Canella Costantino

Canella Costantino [Verona 1810 - Verona 1882].

 

Dopo essersi iscritto all’Università di Pavia, dove frequentò la facoltà di medicina, strinse rapporti con i rivoluzionari protagonisti dei moti modenesi e bolognesi. Proprio per questa sua attività cospirativa venne espulso dall’ateneo pavese e fu così costretto a rientrare a Verona, dove venne arruolato forzatamente in un reggimento di soldati semplici – i ‘perlustrati’, com’erano definiti dal comando austriaco – tenuti costantemente sotto osservazione. Ebbe però la ventura di incontrare un funzionario divenutogli amico che si adoperò per trasferirlo nel corpo sanitario militare a Palmanova. Dopo essere giunto nella cittadina friulana però contrasse una malattia abbastanza grave che gli permise di ottenere un certificato con il quale lo si dichiarava «inetto a proseguire il servizio». Una volta congedato, e sostanzialmente riabilitato, poté terminare gli studi laureandosi in medicina nel corso del 1834. In seguito esercitò a Bussolengo, poi a Cologna Veneta e, infine, dal 1837, a Legnago in qualità di medico chirurgo primario.

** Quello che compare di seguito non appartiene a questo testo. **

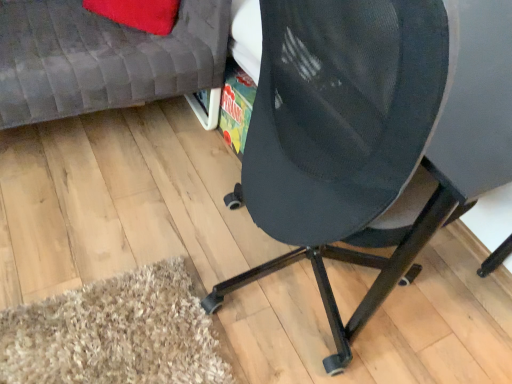 Question: From the image's perspective, is matte gray couch at upper left located above or below black mesh chair at center?

Choices:
 (A) above
 (B) below

Answer: (A)

Question: In terms of height, does matte gray couch at upper left look taller or shorter compared to black mesh chair at center?

Choices:
 (A) tall
 (B) short

Answer: (B)

Question: Is matte gray couch at upper left to the left or to the right of black mesh chair at center in the image?

Choices:
 (A) right
 (B) left

Answer: (B)

Question: From the image's perspective, is black mesh chair at center located above or below matte gray couch at upper left?

Choices:
 (A) below
 (B) above

Answer: (A)

Question: Is black mesh chair at center to the left or to the right of matte gray couch at upper left in the image?

Choices:
 (A) right
 (B) left

Answer: (A)

Question: Which is correct: black mesh chair at center is inside matte gray couch at upper left, or outside of it?

Choices:
 (A) inside
 (B) outside

Answer: (B)

Question: From their relative heights in the image, would you say black mesh chair at center is taller or shorter than matte gray couch at upper left?

Choices:
 (A) tall
 (B) short

Answer: (A) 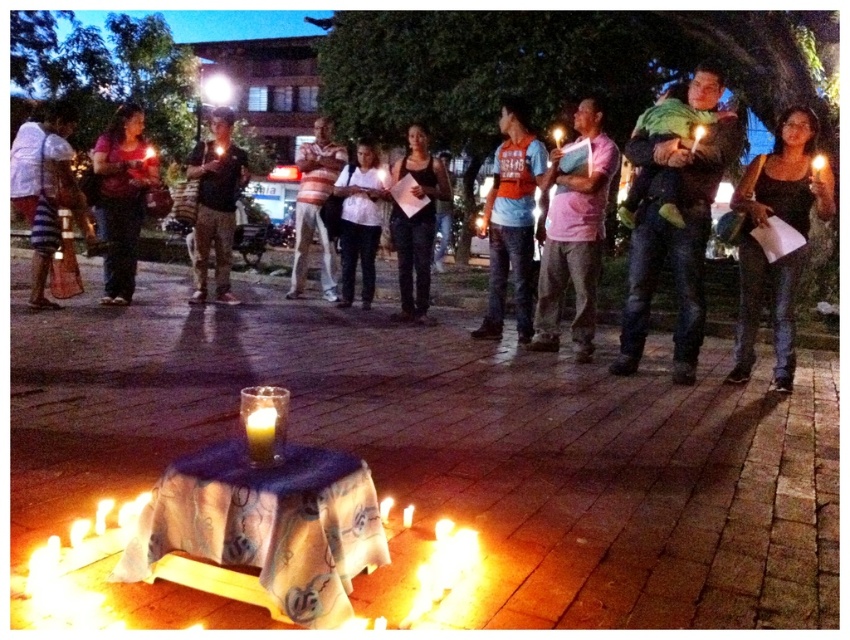 Does point (37, 266) lie behind point (119, 145)?

That is False.

Who is taller, striped fabric bag at left or matte black shirt at left?

matte black shirt at left

Who is more distant from viewer, [68,124] or [99,195]?

Positioned behind is point [99,195].

Find the location of a particular element. striped fabric bag at left is located at coordinates (44, 188).

Who is lower down, striped fabric bag at left or translucent glass candle at lower left?

translucent glass candle at lower left is below.

Can you confirm if striped fabric bag at left is positioned to the right of translucent glass candle at lower left?

In fact, striped fabric bag at left is to the left of translucent glass candle at lower left.

Describe the element at coordinates (44, 188) in the screenshot. I see `striped fabric bag at left` at that location.

You are a GUI agent. You are given a task and a screenshot of the screen. Output one action in this format:
    pyautogui.click(x=<x>, y=<y>)
    Task: Click on the striped fabric bag at left
    
    Given the screenshot: What is the action you would take?
    pyautogui.click(x=44, y=188)

Is denim jeans at right smaller than yellow wax candle at center?

Actually, denim jeans at right might be larger than yellow wax candle at center.

Is denim jeans at right to the left of yellow wax candle at center from the viewer's perspective?

In fact, denim jeans at right is to the right of yellow wax candle at center.

Image resolution: width=850 pixels, height=640 pixels. Find the location of `denim jeans at right`. denim jeans at right is located at coordinates (762, 248).

Locate an element on the screen. Image resolution: width=850 pixels, height=640 pixels. denim jeans at right is located at coordinates (762, 248). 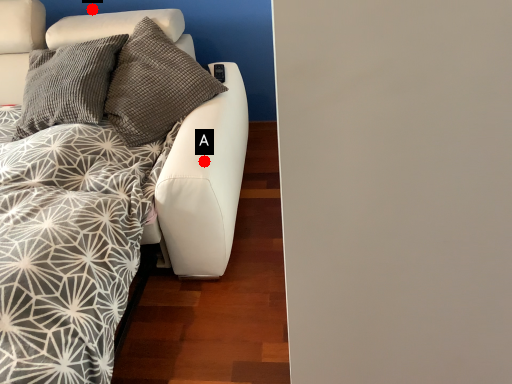 Question: Two points are circled on the image, labeled by A and B beside each circle. Which of the following is the closest to the observer?

Choices:
 (A) A is closer
 (B) B is closer

Answer: (A) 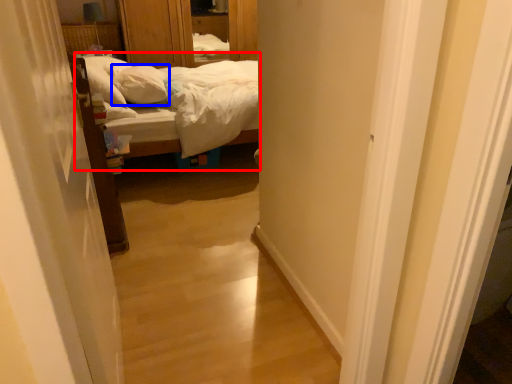 Question: Which of the following is the farthest to the observer, bed (highlighted by a red box) or pillow (highlighted by a blue box)?

Choices:
 (A) bed
 (B) pillow

Answer: (B) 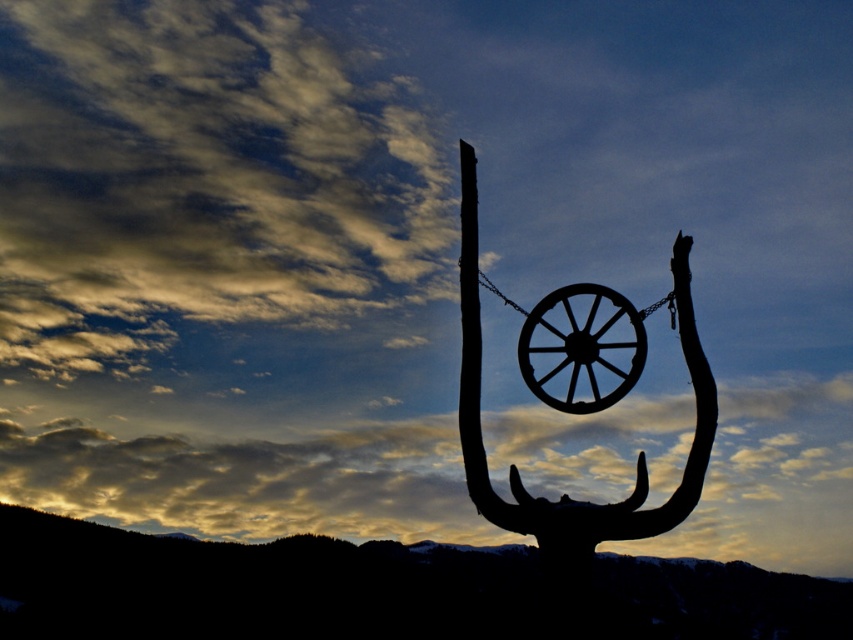 Which is more to the right, silvery metal wagon wheel at center or black matte wheel at center?

From the viewer's perspective, black matte wheel at center appears more on the right side.

Where is `silvery metal wagon wheel at center`? This screenshot has width=853, height=640. silvery metal wagon wheel at center is located at coordinates (566, 496).

Where is `silvery metal wagon wheel at center`? Image resolution: width=853 pixels, height=640 pixels. silvery metal wagon wheel at center is located at coordinates (566, 496).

Proprio nella fortezza legnaghese organizzò un vero e proprio comitato clandestino di liberazione il quale, tra la fine di marzo e l’inizio di aprile del 1848, per quindici giorni, riuscì a prendere possesso della piazzaforte prima dell’invio, da parte di Radetzky, di un contingente di soldati croati che riportarono Legnago sotto il controllo imperiale. Canella, assieme ad altri, riuscì a fuggire, e da quel momento ebbe un ruolo non secondario nelle operazioni della prima guerra d’indipendenza, in continuo contatto con l’esercito sabaudo con il quale combatté a Novara. Nel 1853 ebbe il ruolo di medico onorario del principe Ferdinando Duca di Genova e raggiunse il grado di tenente colonnello. In seguito partecipò anche alla campagna militare del 1859, si guadagnò il grado di maggiore ed ottenne l’importante onorificenza di casa Savoia dei Santi Maurizio e Lazzaro. Dopo aver più volte cambiato domicilio ritornò a Verona, dove fu presidente dell’Associazione Reduci d’Italia e dove visse fino all’anno della sua morte.